**ASSIGNMENT**.
Only the lines from the first line of the data through the line containing "Gnocchi di papa" belong in the answer, transcribed exactly; pictures do not.

**DATA FOR PROCESSING**.
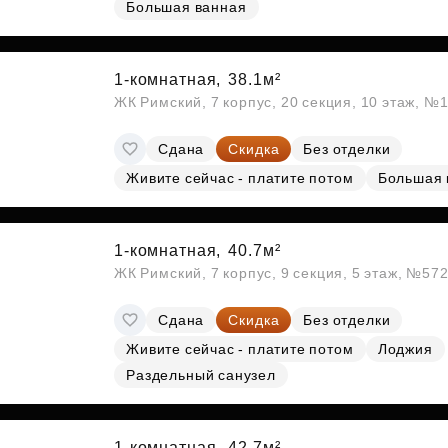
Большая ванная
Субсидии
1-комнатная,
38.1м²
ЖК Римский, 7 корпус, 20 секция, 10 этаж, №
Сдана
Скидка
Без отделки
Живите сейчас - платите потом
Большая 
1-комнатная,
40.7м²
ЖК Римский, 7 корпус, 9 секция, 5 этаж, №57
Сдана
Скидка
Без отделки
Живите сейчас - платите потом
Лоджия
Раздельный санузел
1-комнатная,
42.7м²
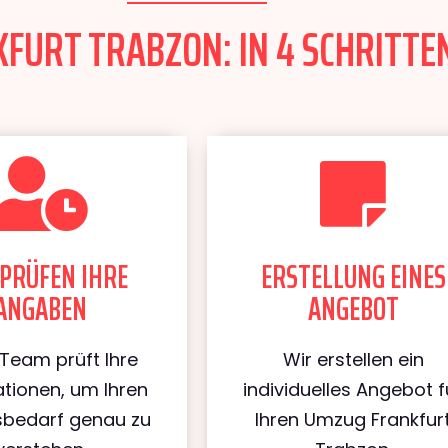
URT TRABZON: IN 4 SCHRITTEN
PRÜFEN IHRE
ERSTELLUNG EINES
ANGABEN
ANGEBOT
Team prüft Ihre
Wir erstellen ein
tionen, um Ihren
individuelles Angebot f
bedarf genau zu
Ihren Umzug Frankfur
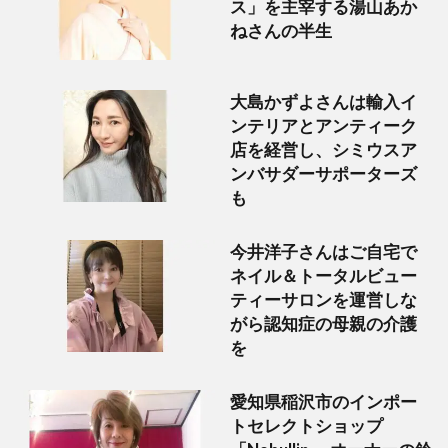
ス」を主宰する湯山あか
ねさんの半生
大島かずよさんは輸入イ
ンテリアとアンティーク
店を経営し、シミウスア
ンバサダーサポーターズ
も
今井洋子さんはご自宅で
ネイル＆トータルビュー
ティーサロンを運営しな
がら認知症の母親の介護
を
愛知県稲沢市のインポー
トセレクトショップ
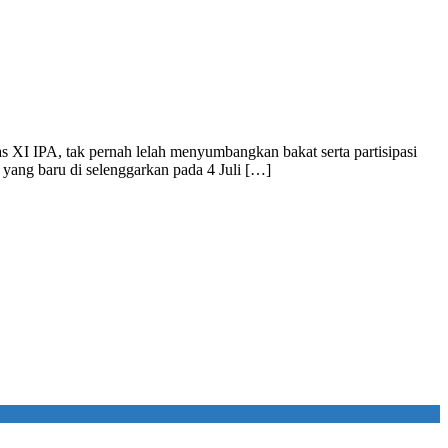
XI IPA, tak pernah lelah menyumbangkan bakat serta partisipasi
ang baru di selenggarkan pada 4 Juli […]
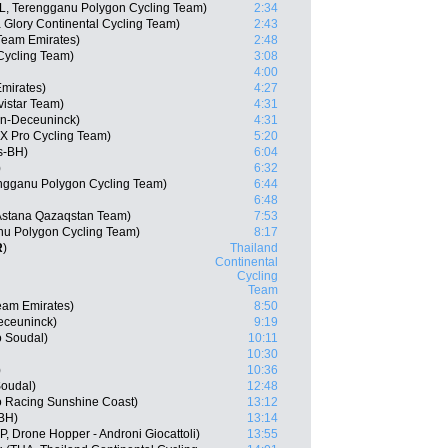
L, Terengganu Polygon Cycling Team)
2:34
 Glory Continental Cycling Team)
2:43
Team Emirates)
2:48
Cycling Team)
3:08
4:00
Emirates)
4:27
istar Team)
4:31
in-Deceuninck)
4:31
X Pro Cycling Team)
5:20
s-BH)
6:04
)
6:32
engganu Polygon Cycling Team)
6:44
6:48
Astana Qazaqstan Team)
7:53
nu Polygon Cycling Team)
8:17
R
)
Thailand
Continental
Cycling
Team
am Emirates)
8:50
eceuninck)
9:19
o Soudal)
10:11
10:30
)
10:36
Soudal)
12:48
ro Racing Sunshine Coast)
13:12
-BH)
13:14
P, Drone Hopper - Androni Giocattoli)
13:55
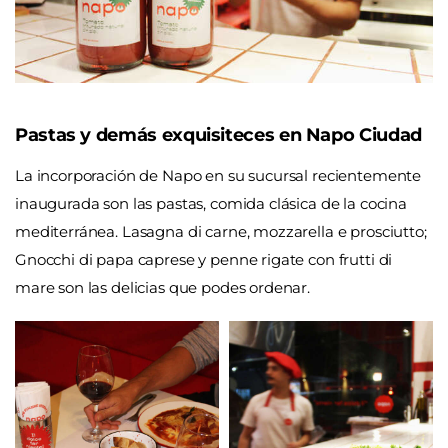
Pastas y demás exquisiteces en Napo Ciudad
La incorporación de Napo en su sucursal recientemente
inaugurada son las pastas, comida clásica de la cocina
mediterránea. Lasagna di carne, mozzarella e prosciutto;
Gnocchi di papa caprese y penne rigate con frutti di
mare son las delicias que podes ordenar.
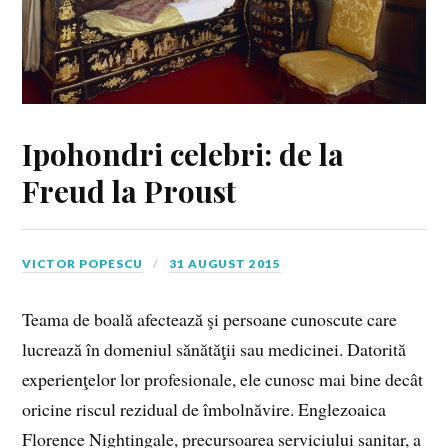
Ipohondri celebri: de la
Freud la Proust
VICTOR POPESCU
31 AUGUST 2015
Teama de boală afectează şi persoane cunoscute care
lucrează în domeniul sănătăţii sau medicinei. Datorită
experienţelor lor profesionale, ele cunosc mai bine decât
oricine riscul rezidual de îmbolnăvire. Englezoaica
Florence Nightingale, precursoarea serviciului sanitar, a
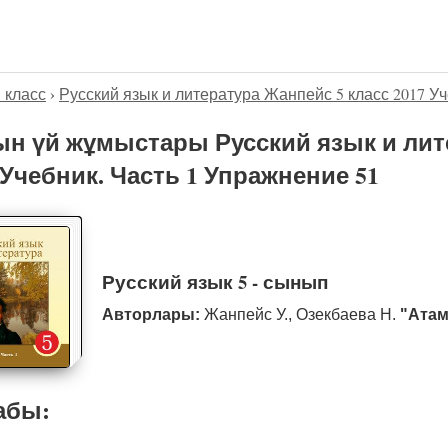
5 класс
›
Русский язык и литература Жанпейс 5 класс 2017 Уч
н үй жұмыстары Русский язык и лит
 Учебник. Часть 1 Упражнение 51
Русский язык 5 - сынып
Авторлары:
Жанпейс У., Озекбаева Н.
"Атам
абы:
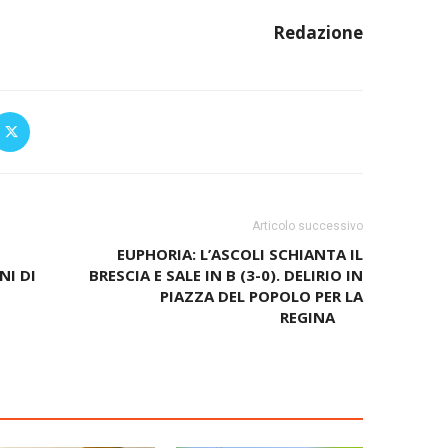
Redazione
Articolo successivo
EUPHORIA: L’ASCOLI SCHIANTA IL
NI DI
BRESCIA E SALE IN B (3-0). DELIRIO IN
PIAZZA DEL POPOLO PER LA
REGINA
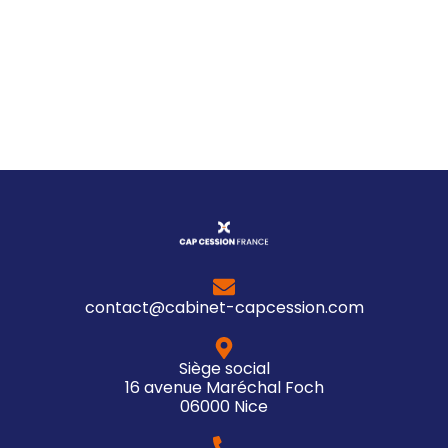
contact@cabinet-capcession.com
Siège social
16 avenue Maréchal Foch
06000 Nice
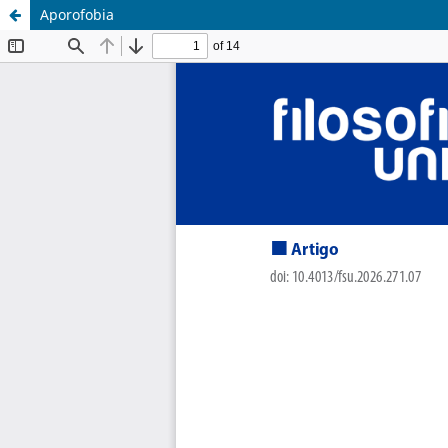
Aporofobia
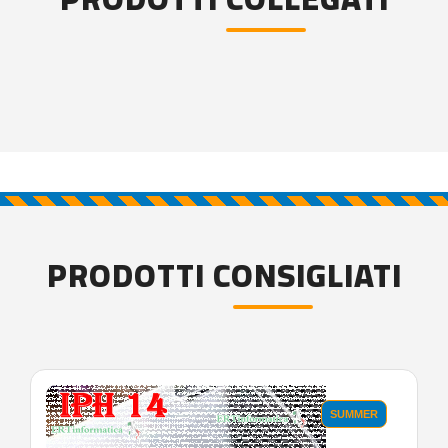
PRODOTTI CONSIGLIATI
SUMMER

**ANSWER TO THIS EXERCISE**.
Большая ванная
Субсидии
1-комнатная,
38.1м²
ЖК Римский, 7 корпус, 20 секция, 10 этаж, №
Сдана
Скидка
Без отделки
Живите сейчас - платите потом
Большая 
1-комнатная,
40.7м²
ЖК Римский, 7 корпус, 9 секция, 5 этаж, №57
Сдана
Скидка
Без отделки
Живите сейчас - платите потом
Лоджия
Раздельный санузел
1-комнатная,
42.7м²
URT TRABZON: IN 4 SCHRITTEN
PRÜFEN IHRE
ERSTELLUNG EINES
ANGABEN
ANGEBOT
Team prüft Ihre
Wir erstellen ein
tionen, um Ihren
individuelles Angebot f
bedarf genau zu
Ihren Umzug Frankfur
ス」を主宰する湯山あか
ねさんの半生
大島かずよさんは輸入イ
ンテリアとアンティーク
店を経営し、シミウスア
ンバサダーサポーターズ
も
今井洋子さんはご自宅で
ネイル＆トータルビュー
ティーサロンを運営しな
がら認知症の母親の介護
を
愛知県稲沢市のインポー
トセレクトショップ
XI IPA, tak pernah lelah menyumbangkan bakat serta partisipasi
ang baru di selenggarkan pada 4 Juli […]
L, Terengganu Polygon Cycling Team)
2:34
 Glory Continental Cycling Team)
2:43
Team Emirates)
2:48
Cycling Team)
3:08
4:00
Emirates)
4:27
istar Team)
4:31
in-Deceuninck)
4:31
X Pro Cycling Team)
5:20
s-BH)
6:04
)
6:32
engganu Polygon Cycling Team)
6:44
6:48
Astana Qazaqstan Team)
7:53
nu Polygon Cycling Team)
8:17
R
)
Thailand
Continental
Cycling
Team
am Emirates)
8:50
eceuninck)
9:19
o Soudal)
10:11
10:30
)
10:36
Soudal)
12:48
ro Racing Sunshine Coast)
13:12
-BH)
13:14
P, Drone Hopper - Androni Giocattoli)
13:55
Pastas y demás exquisiteces en Napo Ciudad
La incorporación de Napo en su sucursal recientemente
inaugurada son las pastas, comida clásica de la cocina
mediterránea. Lasagna di carne, mozzarella e prosciutto;
Gnocchi di papa caprese y penne rigate con frutti di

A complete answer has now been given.